Little Shakespeare

My sweet daughter is on the move – and, of course, is obsessed with my books. She is always pulling them off the bookshelf. Instead of moving the books out of her reach, I have decided to indulge her interest by reading her a Shakespeare sonnet a day.  

We are only about a week in, but so far, I have learned: 

  1. Keira likes when I read to her, but she is NOT overly impressed with Shakespeare. The first sonnet we read, she acted appalled that I was making her sit through it. Then, when I finished the sonnet and said it was time to interpret the meaning, she got so offended that she turned to her Gammy for support. Despite her annoyance, I am pressing on with the plan. There must be a reason she keeps pulling that particular book off the shelf, right? 
  1. Shakespeare is weirdly preoccupied with procreation. The earlier sonnets are mostly about preserving your beauty by passing it on to your offspring.
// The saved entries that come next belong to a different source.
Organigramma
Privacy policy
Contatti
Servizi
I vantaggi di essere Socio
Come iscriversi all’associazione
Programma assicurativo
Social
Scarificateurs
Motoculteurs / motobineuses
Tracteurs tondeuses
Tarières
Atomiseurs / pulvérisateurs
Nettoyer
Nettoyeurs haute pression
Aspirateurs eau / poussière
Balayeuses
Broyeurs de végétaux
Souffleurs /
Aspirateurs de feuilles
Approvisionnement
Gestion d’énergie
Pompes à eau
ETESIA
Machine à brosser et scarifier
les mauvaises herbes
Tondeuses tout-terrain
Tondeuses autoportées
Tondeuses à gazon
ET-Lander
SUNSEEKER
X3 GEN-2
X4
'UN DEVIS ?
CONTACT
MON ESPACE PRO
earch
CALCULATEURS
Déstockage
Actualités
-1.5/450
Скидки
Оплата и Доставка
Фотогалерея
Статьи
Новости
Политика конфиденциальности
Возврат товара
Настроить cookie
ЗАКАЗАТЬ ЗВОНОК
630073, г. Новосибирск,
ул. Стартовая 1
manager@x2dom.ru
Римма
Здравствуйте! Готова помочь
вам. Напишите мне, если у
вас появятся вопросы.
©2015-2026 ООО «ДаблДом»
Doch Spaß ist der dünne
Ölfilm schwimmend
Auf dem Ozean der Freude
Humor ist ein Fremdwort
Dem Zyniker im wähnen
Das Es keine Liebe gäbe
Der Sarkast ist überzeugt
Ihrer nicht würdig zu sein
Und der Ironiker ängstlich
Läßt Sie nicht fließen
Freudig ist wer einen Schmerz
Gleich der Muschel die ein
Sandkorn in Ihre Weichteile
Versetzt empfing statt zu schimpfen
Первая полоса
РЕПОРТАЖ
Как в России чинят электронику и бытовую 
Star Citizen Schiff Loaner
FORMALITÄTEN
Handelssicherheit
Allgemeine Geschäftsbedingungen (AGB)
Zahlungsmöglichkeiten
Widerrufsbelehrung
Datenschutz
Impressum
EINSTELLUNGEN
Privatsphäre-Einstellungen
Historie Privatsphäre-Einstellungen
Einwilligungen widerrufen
I knew that many of his sonnets focused on beauty, but, honestly, I wonder how disappointed he would give that I waited until my thirties to have a child – and that she looks more like her daddy than me.  
  1. Shakespeare is kind of a misogynistic at times, but… yeah… I still like his work.  

Though the below line deviates from the theme of passing along ones looks through procreation, it’s a beautiful line and I had to share it. 

Making a famine where abundance lies,  

Thyself thy foe, to thy sweet self too cruel.

My interpretation: Recognize your worth and be kind to yourself. 

I’m sure there will be some sonnets we like more than others, but I am more than a little delighted that Keira will be able to say that she has read all Shakespeare’s sonnets before age 1.